Paper link. Jennifer Flenner and Blake Hunter. 2017.
Shows results on 3-second bird calls. Claims better bases than standard NMF.
Data-Dependent Feature Extraction Method Based on Non-Negative Matrix Factorization for Weakly Supervised Domestic Sound Event Detection
https://www.mdpi.com/2076-3417/11/3/1040
Shows as good results as Mel spectrogram based. But used 128 bases, same as the comparable spectrogram features. Most likely worse in terms of interpretability.
https://arxiv.org/pdf/2305.07132.pdf Jayneel Parekh, Sanjeel Parekh, Pavlo Mozharovskyi, Gaël Richard, Florence d’Alché-Buc May 2023.
Shows a combination of two neural networks, tied together to enable interpretability. Classifier is a standard CNN. Interpreter is based on NMF.
The interpreter (indicated in blue) accesses hidden layer outputs of the classifier. These are used to predict an intermediate encoding. Through regularization terms, we encourage this encoding to both mimic the classifier’s output and also serve as the time activations of a pre-learnt NMF dictionary. In post-hoc interpretation, the classifier is pre-trained and fixed, and only the interpreter is trained. For by-design interpretation we train both jointly and make final predictions using output of interpreter.

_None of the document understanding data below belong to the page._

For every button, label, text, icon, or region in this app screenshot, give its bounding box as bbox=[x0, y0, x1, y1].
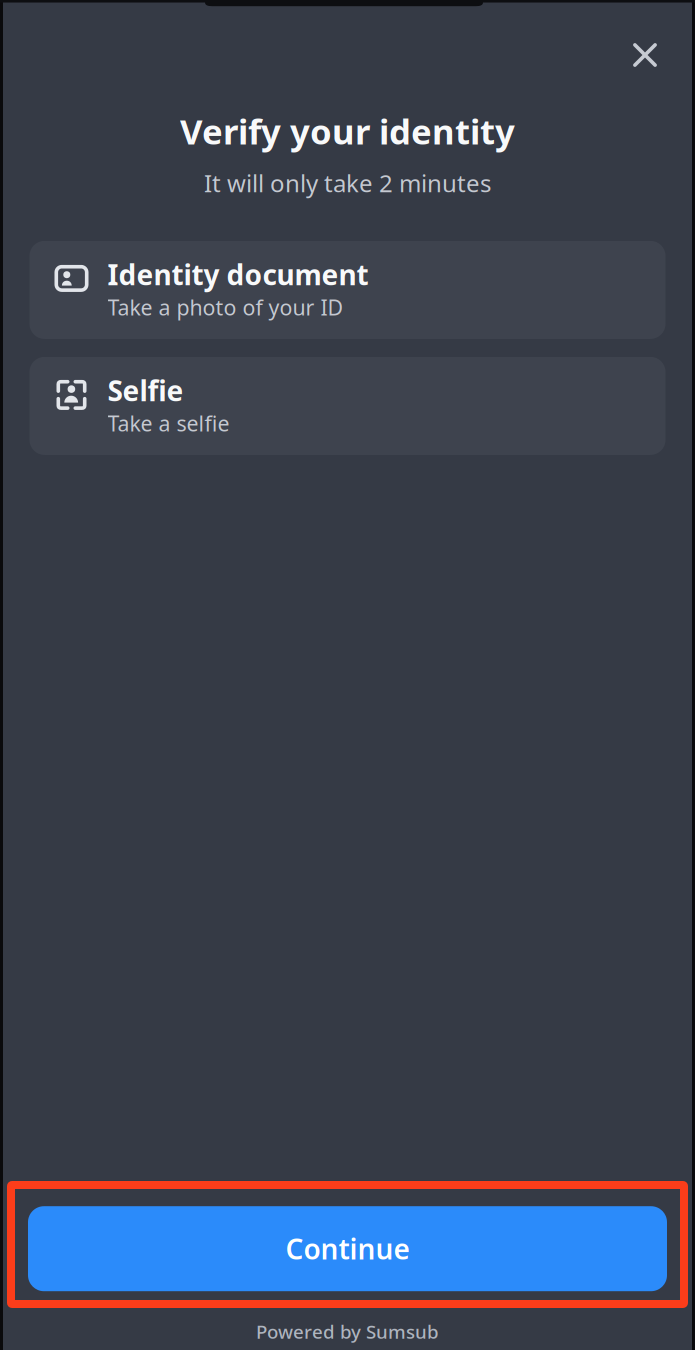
button[interactable]: Continue bbox=[28, 1206, 667, 1291]
staticText: Verify your identity bbox=[180, 108, 515, 154]
staticText: It will only take 2 minutes bbox=[204, 167, 491, 199]
button[interactable]: Identity document bbox=[30, 241, 666, 339]
staticText: Continue bbox=[286, 1230, 410, 1267]
button[interactable]: Selfie bbox=[30, 357, 666, 455]
staticText: Take a selfie bbox=[108, 409, 230, 437]
staticText: Take a photo of your ID bbox=[108, 293, 344, 321]
staticText: Identity document bbox=[108, 256, 368, 293]
staticText: Powered by Sumsub bbox=[256, 1319, 439, 1344]
staticText: Selfie bbox=[108, 372, 184, 409]
button[interactable]: Close bbox=[623, 33, 667, 77]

Showed how one can convert audio interpretation snippets, using soft masks on spectrogram and inverse STFT. Compares with Task- driven Dictionary Learning (TDL-NMF) and unsupervised-NMF.
Can visualize Activations, Gradient sensitivity on input, Occlusion Sensitivity, GRAD-CAM, etc. Layer-Wise Relevance Propagation is on the roadmap. Callback-based for Keras. Takes validation data as input. Integration with Tensorboard, results can be seen live there.
The resolution of Grad-CAM is the spatial resolution of the last convolutional feature map, this can cause it to miss details. For occlusion sensitivity, one must choose the right values for mask size and stride.